## [TASK INPUT]
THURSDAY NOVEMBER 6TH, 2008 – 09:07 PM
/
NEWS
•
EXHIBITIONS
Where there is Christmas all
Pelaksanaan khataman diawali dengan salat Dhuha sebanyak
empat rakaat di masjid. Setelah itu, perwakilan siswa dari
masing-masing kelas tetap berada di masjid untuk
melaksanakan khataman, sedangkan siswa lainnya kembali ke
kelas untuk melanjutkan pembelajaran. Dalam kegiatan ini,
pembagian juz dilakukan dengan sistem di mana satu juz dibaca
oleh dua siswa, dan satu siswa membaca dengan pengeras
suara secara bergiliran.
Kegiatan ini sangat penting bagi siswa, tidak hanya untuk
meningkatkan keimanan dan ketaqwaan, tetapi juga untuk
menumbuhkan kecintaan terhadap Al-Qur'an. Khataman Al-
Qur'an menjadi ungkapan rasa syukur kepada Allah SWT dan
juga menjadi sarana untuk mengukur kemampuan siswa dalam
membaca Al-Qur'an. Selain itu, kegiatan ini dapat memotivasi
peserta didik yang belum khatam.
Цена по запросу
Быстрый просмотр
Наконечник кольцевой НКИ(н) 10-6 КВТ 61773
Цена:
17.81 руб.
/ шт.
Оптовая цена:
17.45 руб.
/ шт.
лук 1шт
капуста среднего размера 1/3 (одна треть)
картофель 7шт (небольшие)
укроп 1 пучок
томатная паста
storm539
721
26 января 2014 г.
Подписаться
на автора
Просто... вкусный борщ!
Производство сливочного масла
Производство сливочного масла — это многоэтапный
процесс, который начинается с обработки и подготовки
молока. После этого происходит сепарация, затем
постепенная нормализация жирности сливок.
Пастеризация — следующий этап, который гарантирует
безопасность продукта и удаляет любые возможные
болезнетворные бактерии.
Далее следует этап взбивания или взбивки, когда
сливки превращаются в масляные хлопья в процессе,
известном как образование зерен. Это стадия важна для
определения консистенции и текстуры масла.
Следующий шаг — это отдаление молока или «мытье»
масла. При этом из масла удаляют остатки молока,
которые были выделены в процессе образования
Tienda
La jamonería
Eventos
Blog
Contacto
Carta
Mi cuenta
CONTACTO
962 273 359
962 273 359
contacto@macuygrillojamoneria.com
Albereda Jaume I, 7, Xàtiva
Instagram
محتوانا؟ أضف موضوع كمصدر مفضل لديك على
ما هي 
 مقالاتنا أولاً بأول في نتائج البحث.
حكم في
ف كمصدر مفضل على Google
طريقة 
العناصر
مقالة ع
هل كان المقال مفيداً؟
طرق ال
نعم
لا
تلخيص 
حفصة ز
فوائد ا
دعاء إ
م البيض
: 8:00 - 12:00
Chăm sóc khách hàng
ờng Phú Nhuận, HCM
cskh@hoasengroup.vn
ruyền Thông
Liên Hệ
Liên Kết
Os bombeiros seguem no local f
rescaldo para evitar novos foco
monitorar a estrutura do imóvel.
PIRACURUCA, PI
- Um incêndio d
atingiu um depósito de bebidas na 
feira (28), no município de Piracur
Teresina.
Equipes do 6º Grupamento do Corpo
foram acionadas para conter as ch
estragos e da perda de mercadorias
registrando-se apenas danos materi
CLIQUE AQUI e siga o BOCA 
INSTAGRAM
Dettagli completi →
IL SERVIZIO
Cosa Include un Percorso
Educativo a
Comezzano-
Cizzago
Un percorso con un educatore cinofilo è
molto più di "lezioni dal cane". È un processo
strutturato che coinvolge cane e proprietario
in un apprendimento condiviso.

## [TASK PROMPT]
Which lines of the listing contain the string "который"? Copy each of them.

## [ANSWER]
процесс, который начинается с обработки и подготовки
Пастеризация — следующий этап, который гарантирует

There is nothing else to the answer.